* _What needs to be done_
Would you please transcribe the data in full and exactly, excluding images?
== Data shown
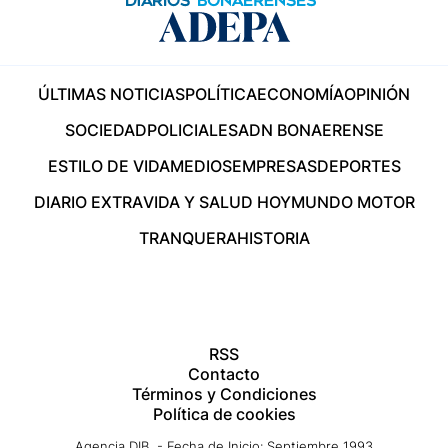
ÚLTIMAS NOTICIAS
POLÍTICA
ECONOMÍA
OPINIÓN
SOCIEDAD
POLICIALES
ADN BONAERENSE
ESTILO DE VIDA
MEDIOS
EMPRESAS
DEPORTES
DIARIO EXTRA
VIDA Y SALUD HOY
MUNDO MOTOR
TRANQUERA
HISTORIA
RSS
Contacto
Términos y Condiciones
Política de cookies
Agencia DIB - Fecha de Inicio: Septiembre 1993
====
* _Response area_
ÚLTIMAS NOTICIAS
POLÍTICA
ECONOMÍA
OPINIÓN
SOCIEDAD
POLICIALES
ADN BONAERENSE
ESTILO DE VIDA
MEDIOS
EMPRESAS
DEPORTES
DIARIO EXTRA
VIDA Y SALUD HOY
MUNDO MOTOR
TRANQUERA
HISTORIA
RSS
Contacto
Términos y Condiciones
Política de cookies
Agencia DIB - Fecha de Inicio: Septiembre 1993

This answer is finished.